To create the symbols, download the symbols.json layout file and apply it.

Intent schemas, policies, and initial intents

Intents in Minka are requests for actions that are sent to the ledger. They are usually used to create new money in the ledger, transfer money between wallets, destroy money, etc.

As we have done for other records, we will define schemas and policies for intents as well. After that, we will create initial intents that will be used to create the initial money in the ledger.

Intent schemas

To group intents by their purpose, we will create two schemas:

• p2p-intent-schema - Schema for intent records which defines that data should simply be an object. It will be used for P2P payments.
• intent-schema - Schema for intent records which defines that data should simply be an object. This one will be used for general intent records.

To create the schemas, download the intents-schemas.json layout file and apply it.

Intent policies

We will create the p2p-intent-policy policy, which will be used for P2P payment intents. Its properties are:

• It is an access policy
• It extends the default-policy policy
• It will be applied only to intent-schema type records
• Its access policy is defined by the default-policy policy
• It adds the following access rules for the record it is applied to:
  • Bank circle members can read P2P intents: Any signer in the bank-circle circle can read intents with schema p2p-intent-schema if they are allowed to read any of the wallets involved in any claim of this intent as source or target (requires JWT bearer token).
  • Bank members can read related P2P intents: Any signer in the bank-circle circle can read intents with schema p2p-intent-schema if they are allowed to read any of the wallets involved in any claim of the thread that this intent is part of - as source or target (requires JWT bearer token).
• It is signed by the ach-signer signer, making ach-signer signer the owner of this policy.

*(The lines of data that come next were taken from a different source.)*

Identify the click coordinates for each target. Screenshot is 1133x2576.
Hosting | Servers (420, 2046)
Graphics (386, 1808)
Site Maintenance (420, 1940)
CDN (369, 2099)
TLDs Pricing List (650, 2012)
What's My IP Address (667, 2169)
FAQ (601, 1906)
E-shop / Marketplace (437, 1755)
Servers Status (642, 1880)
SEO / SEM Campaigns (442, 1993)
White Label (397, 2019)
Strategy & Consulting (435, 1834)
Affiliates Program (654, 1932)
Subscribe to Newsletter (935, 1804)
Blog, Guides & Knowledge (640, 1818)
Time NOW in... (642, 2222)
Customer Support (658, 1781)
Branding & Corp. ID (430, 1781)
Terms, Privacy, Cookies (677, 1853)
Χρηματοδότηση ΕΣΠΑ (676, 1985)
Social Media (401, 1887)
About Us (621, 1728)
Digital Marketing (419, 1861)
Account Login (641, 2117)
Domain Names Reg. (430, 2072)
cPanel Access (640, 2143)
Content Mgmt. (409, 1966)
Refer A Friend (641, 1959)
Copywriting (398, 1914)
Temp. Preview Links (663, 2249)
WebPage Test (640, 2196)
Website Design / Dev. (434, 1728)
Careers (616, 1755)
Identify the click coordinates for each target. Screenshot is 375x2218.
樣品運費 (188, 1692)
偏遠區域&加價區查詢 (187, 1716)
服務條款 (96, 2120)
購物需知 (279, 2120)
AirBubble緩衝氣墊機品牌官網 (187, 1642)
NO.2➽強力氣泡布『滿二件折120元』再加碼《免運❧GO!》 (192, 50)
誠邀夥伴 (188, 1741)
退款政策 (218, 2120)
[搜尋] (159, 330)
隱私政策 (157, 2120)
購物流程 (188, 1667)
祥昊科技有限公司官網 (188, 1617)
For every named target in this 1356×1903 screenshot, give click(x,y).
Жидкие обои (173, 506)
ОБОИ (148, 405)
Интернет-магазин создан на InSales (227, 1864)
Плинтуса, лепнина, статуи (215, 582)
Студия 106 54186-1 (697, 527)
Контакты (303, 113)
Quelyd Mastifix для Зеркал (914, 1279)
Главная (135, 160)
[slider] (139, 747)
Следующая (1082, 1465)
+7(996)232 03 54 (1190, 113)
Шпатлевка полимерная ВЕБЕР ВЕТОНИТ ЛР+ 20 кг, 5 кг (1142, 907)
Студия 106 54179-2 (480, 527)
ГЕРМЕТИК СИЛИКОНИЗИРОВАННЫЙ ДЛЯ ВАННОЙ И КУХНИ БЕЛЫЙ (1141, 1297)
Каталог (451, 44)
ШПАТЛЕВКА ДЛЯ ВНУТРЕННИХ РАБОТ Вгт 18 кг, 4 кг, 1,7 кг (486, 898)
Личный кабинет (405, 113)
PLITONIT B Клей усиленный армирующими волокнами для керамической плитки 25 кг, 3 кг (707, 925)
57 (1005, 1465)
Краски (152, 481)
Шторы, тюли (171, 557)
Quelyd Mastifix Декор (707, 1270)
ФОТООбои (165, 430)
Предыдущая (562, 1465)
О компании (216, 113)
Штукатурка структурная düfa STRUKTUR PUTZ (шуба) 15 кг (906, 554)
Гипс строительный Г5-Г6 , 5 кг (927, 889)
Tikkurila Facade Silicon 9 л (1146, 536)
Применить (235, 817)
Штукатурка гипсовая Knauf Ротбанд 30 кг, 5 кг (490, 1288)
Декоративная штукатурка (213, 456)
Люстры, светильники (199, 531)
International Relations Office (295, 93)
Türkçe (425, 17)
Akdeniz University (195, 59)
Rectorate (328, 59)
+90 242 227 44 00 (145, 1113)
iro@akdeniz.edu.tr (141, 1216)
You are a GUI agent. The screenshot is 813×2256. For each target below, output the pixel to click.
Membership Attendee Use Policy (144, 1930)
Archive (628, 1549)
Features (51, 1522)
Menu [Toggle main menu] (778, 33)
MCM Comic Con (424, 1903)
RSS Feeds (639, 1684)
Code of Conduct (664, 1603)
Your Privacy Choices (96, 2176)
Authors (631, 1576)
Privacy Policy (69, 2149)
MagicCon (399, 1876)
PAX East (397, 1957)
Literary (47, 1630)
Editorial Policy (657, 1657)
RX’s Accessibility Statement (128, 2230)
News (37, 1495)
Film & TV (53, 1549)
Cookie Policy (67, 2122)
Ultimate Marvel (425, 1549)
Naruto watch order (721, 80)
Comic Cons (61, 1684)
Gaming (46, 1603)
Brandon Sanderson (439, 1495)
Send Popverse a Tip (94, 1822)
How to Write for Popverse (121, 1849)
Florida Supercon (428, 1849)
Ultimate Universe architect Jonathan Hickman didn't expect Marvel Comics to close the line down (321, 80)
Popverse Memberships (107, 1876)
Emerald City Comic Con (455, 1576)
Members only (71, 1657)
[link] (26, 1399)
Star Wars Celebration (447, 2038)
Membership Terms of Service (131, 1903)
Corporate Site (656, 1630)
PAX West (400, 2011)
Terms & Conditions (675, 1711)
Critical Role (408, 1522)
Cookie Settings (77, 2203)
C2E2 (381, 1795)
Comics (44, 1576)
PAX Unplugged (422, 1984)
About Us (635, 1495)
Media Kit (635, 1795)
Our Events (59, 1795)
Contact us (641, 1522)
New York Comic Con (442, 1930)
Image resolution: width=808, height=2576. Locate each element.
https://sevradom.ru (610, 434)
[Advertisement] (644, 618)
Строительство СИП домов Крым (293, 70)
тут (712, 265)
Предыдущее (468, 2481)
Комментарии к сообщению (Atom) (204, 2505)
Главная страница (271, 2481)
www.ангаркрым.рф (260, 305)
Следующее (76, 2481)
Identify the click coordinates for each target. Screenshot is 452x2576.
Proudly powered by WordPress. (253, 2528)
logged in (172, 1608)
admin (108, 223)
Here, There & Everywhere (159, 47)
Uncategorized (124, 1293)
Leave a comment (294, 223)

To create the policy, download the intents-policy.json layout file and apply it.

Initial intents

Now that we have the policies and schemas defined, we can create the initial intents which will be used to create the initial money in the ledger. All intents have the following properties:

• Signed by the ach-signer signer, making ach-signer signer the owner of these intents.
• Schema intent-schema is used for all intents.
• Policy default-policy is used for all intents.

Following intents will be created:

• issue_money_usd_ach - intent to issue 10,000,000.00 US dollars to the ach-wallet wallet.
• issue_money_dop_ach - intent to issue 10,000,000.00 Dominican pesos to the ach-wallet wallet.
• issue_money_usd_tesla - intent to issue 1,000,000.00 US dollars to the tesla-wallet wallet.
• issue_money_dop_tesla - intent to issue 5,000,000.00 Dominican pesos to the tesla-wallet wallet.
• issue_money_usd_minka - intent to issue 1,000,000.00 US dollars to the minka-wallet wallet.
• issue_money_dop_minka - intent to issue 5,000,000.00 Dominican pesos to the minka-wallet wallet.

To create the initial intents, download the intents.json layout file and apply it.